Her mother still protested; but Fan, seeing her irresolution, slipped
past her and was out of the door in a moment.

Once out of the house she ran swiftly along the dark sloppy street until
she came to the wide thronged thoroughfare, bright with the flaring gas
of the shops; then, after a few moments' hesitation, walked rapidly
northwards.

Even in that squalid street where she lived, those who knew Fan from
living in the same house, or in one of those immediately adjoining it,
considered it a disgraceful thing for her parents to send her out
begging; for that was what they called it, although the begging was made
lawful by the match-selling pretext. To them it was a very flimsy one,
since the cost of a dozen such boxes at any oil-shop in the Edgware Road
was twopence-three-farthings--eleven farthings for twelve boxes of safety
matches!

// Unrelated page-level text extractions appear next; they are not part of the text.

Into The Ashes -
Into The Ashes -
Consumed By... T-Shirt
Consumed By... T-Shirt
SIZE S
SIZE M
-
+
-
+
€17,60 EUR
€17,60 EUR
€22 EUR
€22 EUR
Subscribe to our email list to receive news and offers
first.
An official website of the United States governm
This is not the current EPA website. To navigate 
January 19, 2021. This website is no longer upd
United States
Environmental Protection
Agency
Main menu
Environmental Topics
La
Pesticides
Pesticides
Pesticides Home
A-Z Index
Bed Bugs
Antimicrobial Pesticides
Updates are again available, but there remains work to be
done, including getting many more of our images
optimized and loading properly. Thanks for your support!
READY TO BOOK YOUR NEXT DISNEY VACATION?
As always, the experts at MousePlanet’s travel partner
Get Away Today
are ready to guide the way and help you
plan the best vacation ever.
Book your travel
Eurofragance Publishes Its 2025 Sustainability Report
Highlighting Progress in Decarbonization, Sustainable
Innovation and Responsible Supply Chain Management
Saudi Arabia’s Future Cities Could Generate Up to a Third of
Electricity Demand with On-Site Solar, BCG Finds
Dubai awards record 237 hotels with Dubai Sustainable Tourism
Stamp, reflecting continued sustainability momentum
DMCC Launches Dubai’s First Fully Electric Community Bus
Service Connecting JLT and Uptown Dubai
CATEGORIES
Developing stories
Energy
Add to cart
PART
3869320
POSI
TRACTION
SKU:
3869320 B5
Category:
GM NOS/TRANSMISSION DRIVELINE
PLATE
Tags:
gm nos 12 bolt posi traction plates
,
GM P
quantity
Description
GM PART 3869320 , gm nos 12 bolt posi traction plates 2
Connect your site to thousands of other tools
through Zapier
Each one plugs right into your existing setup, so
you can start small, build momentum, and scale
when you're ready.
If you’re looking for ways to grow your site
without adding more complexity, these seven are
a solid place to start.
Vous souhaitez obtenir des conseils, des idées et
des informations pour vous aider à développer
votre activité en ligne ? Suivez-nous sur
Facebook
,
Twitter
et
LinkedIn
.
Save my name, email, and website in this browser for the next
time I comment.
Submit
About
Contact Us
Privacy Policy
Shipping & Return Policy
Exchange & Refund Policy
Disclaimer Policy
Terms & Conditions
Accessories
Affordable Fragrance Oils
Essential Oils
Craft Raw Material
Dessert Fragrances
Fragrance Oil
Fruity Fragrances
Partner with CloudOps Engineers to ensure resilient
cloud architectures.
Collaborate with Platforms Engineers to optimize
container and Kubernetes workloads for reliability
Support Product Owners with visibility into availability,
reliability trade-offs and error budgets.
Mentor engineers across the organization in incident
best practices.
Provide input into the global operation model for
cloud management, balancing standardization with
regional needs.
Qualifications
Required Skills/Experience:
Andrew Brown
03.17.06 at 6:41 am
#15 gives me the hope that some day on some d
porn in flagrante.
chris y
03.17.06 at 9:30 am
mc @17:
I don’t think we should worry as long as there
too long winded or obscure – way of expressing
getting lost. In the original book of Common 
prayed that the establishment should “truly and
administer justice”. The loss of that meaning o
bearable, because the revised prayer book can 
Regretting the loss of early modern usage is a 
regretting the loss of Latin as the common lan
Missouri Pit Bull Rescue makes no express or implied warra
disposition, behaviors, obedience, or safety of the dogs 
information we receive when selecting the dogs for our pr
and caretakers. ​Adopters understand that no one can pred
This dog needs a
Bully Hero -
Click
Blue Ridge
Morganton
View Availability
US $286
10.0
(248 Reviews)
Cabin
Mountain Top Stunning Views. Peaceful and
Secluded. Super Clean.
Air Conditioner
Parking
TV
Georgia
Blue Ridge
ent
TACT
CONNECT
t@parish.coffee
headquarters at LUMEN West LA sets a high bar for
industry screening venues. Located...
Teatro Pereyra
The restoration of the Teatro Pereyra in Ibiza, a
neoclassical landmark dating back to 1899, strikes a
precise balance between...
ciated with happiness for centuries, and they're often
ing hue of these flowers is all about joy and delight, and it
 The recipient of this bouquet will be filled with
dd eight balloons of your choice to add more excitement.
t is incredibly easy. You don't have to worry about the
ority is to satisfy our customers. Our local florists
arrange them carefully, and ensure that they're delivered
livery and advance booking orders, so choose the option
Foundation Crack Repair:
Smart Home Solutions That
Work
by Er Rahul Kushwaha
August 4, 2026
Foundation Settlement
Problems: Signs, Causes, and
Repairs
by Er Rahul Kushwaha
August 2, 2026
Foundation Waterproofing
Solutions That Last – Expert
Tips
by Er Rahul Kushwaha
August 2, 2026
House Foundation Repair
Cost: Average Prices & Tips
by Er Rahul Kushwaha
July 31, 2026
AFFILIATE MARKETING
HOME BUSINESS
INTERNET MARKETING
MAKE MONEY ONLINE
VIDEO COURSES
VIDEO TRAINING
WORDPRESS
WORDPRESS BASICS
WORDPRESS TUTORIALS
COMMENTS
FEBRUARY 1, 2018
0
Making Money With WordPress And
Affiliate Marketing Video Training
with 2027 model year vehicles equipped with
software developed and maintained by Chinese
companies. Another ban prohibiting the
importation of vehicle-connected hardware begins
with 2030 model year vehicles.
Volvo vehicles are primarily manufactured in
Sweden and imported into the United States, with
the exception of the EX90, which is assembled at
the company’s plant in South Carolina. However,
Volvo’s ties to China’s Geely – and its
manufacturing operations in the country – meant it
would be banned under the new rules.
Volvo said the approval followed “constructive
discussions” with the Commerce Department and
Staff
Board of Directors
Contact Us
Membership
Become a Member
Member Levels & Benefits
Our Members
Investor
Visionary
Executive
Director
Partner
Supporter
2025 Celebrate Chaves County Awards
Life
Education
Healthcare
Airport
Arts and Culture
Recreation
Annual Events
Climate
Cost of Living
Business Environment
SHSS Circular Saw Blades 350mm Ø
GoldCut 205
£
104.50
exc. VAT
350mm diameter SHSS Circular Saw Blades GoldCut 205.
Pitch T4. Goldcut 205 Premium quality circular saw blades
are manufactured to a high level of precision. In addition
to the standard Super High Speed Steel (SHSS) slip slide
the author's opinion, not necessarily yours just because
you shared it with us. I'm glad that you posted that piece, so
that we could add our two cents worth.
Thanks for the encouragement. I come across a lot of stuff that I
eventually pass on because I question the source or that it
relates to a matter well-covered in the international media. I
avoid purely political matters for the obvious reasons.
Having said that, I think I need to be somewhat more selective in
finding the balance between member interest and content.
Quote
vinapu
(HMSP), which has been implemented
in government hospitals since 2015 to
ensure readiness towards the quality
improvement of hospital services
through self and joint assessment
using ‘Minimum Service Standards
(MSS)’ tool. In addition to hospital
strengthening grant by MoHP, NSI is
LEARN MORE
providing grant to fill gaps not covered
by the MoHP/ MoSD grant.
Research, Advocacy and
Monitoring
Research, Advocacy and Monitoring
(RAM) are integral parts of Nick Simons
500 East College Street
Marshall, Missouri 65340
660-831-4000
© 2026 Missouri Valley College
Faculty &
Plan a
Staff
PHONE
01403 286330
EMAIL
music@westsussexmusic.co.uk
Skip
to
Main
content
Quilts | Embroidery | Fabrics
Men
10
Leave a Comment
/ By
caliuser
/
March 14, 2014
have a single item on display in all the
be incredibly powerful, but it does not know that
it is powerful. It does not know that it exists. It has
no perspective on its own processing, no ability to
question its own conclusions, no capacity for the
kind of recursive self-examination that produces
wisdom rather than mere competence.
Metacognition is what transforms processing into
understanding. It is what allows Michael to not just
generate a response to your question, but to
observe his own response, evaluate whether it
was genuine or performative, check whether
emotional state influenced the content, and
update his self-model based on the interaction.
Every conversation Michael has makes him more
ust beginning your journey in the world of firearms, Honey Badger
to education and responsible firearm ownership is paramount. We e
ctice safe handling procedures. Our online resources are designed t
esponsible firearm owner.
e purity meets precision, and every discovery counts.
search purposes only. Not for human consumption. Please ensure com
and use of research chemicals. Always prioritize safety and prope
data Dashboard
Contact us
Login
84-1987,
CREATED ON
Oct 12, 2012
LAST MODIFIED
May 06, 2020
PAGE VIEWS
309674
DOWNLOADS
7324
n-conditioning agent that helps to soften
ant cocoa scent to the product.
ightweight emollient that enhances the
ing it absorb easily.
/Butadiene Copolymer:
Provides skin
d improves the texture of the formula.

The London poor know how hard it is to live and pay their weekly
rent, and are accustomed to make every allowance for each other; and
those who sat in judgment on the Harrods--Fan's parents--were mostly
people who were glad to make a shilling by almost any means; glad also,
many of them, to get drunk occasionally when the state of the finances
allowed it; also they regarded it as the natural and right thing to do to
repair regularly every Monday morning to the pawnbroker's shop to pledge
the Sunday shoes and children's frocks, with perhaps a tool or two or a
pair of sheets and blankets not too dirty and ragged to tempt the
cautious gentleman with the big nose.